Green City, Part II: Santa Monica sets the pace for the 21st century From the Ferris Wheel to the gray water and the big blue bus, as described in the Fall 2003 issue of Green Focus, Santa Monica's pioneering efforts have made the city an international role model for municipal sustainability. Even after meeting or exceeding many initial targets, Greens realize we have more challenges ahead. Part II looks to the future.
By Kevin McKeown
At the beginning of a new century, how can we get cleaner and greener? What if we evaluated all our policies and actions in terms of the true cost to our planet instead of short-term economic expediencies?
Beginning in 2001, a large team of community stakeholders, including elected and appointed officials, city staff, and representatives of neighborhood organizations, schools, the business community and other community groups, examined Santa Monica's long-term sustainability with this expanded perspective. Updated goals and indicators were developed by Santa Monica's longstanding Task Force on the Environment, vice-chaired by Green Sandy Grant. The new Plan enjoyed unanimous embrace at the City Council.

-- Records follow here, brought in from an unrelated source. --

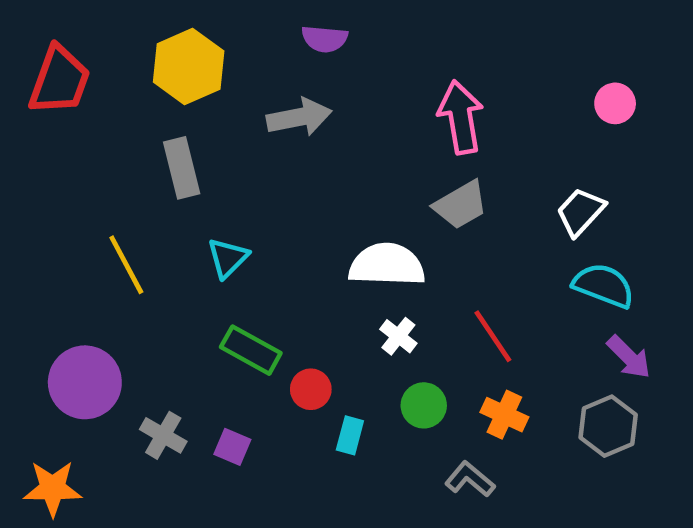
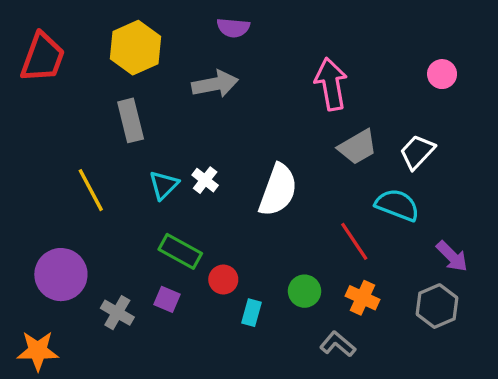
gray trapezoid: (461, 205) -> (358, 147), moved
white semicircle: (387, 265) -> (278, 190), turned 108
cyan semicircle: (604, 286) -> (397, 205), moved
white cross: (398, 336) -> (205, 180), moved
purple square: (232, 447) -> (167, 299), moved

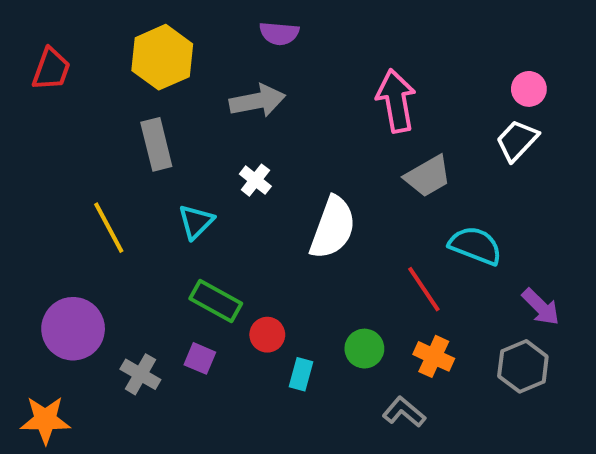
red trapezoid: (43, 58) -> (51, 69), size x0.7
white trapezoid: (417, 152) -> (517, 140), moved
white cross: (205, 180) -> (255, 180), moved

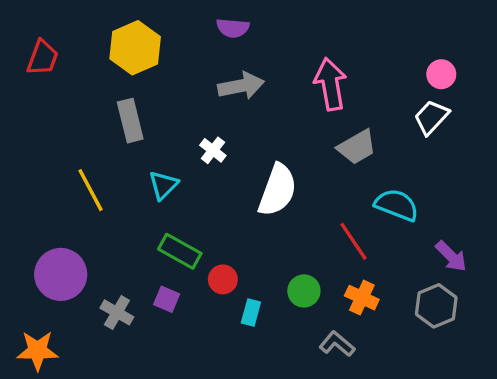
gray arrow: (257, 101) -> (241, 86), moved

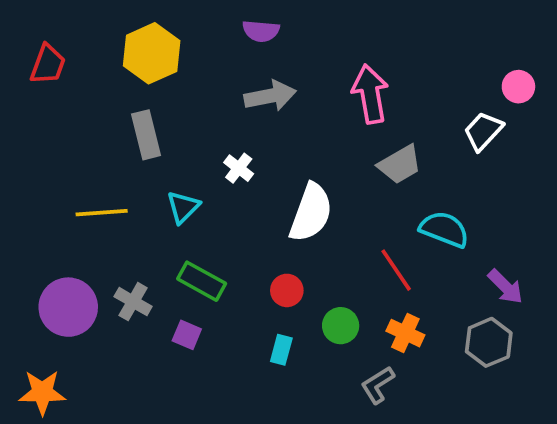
pink circle: (441, 74) -> (518, 87), moved
yellow line: (90, 190) -> (102, 213), turned -66
red circle: (223, 279) -> (287, 290), moved
gray cross: (117, 312) -> (133, 302), moved
gray L-shape: (337, 344) -> (378, 385), turned -72

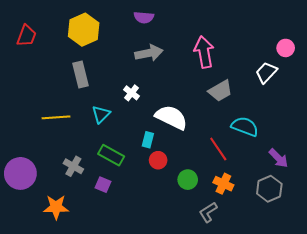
white semicircle: (311, 213) -> (171, 117), turned -84
purple circle: (68, 307) -> (20, 173), moved
cyan rectangle: (281, 350) -> (148, 140), moved
orange star: (42, 392) -> (56, 207), moved

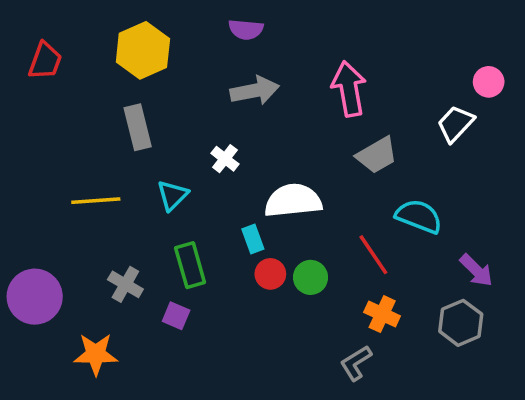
white semicircle: (171, 117) -> (293, 201), turned -32
cyan rectangle: (148, 140) -> (253, 239), turned -35
green rectangle: (111, 155) -> (190, 265), turned 45
green circle: (188, 180) -> (311, 277), moved

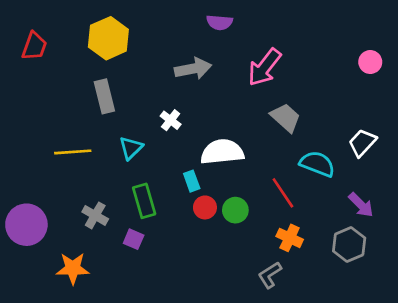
purple semicircle: (246, 29) -> (219, 22), moved
pink arrow: (349, 89) -> (264, 67), turned -132
white trapezoid: (455, 124) -> (362, 143), moved
gray trapezoid: (377, 155) -> (286, 118), turned -108

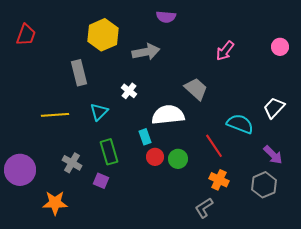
yellow hexagon: (108, 38) -> (103, 35), moved
pink arrow: (264, 67) -> (225, 51), moved, size x0.7
gray trapezoid: (286, 118) -> (196, 89), moved

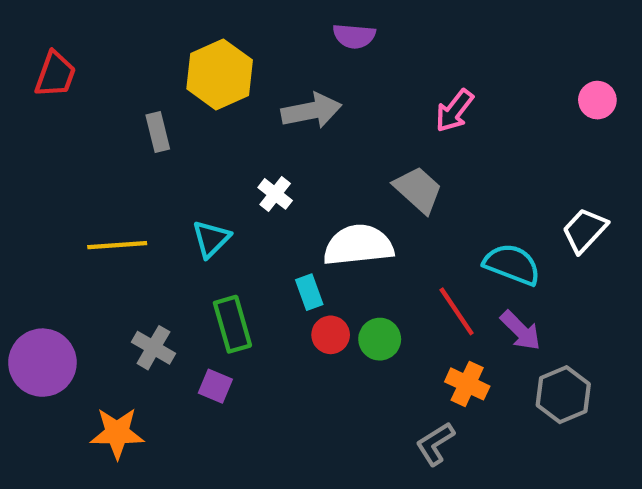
pink arrow: (225, 51) -> (454, 111), moved
gray rectangle: (79, 73) -> (158, 132), moved, size x0.7
purple arrow: (273, 155) -> (521, 331), moved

We've set goals for more parks and for more unpaved, rainfall-permeable open space, and we've focused not just on human usage of our city but on natural land functions like streams and wildlife habitats.
Distant jobs without transportation options perpetuate our Southern California "commute and pollute" lifestyle, so the new Sustainable City Plan includes housing clustered around mass transit nodes.
We've made a head start already on our Green Building Guidelines with an affordable housing project, walkably located downtown, that generates its own electricity from attractive glass-panel photovoltaics on the sunny sides of the building.
What about the sadly unwise natural resource impacts enthusiastically encouraged by our corporate consumer society? For the first time, the city and residents will factor in their "ecological footprint", which is a measure of how one's use of Earth's resources measures against the portion of the planet to which one is justly entitled.
Santa Monicans will begin to take greater personal responsibility for how our consumption choices affect our community's ecological footprint, even though the specific impacts and resource wastage engendered by our habits may occur outside the city.
One plan element, championed by Greens, makes Santa Monica the first known city to have a policy favoring vegetarianism. Eating high on the food chain is generally accepted to be the average Americans' second highest impact on the planet, after transportation. We must educate, not mandate, but one of the new plan's desired outcomes will be an annual increase in the percentage of Santa Monica residents who report that vegetable-based protein dominates their diet.
With Green Party leadership, Santa Monica has set itself a challenge. Years of work lay ahead of us, but Santa Monica is well on the way to creating the basis for a more sustainable way of life-one that safeguards and enhances our resources, prevents harm to the natural environment and human health, and supports and benefits the community and local economy-for current and future generations.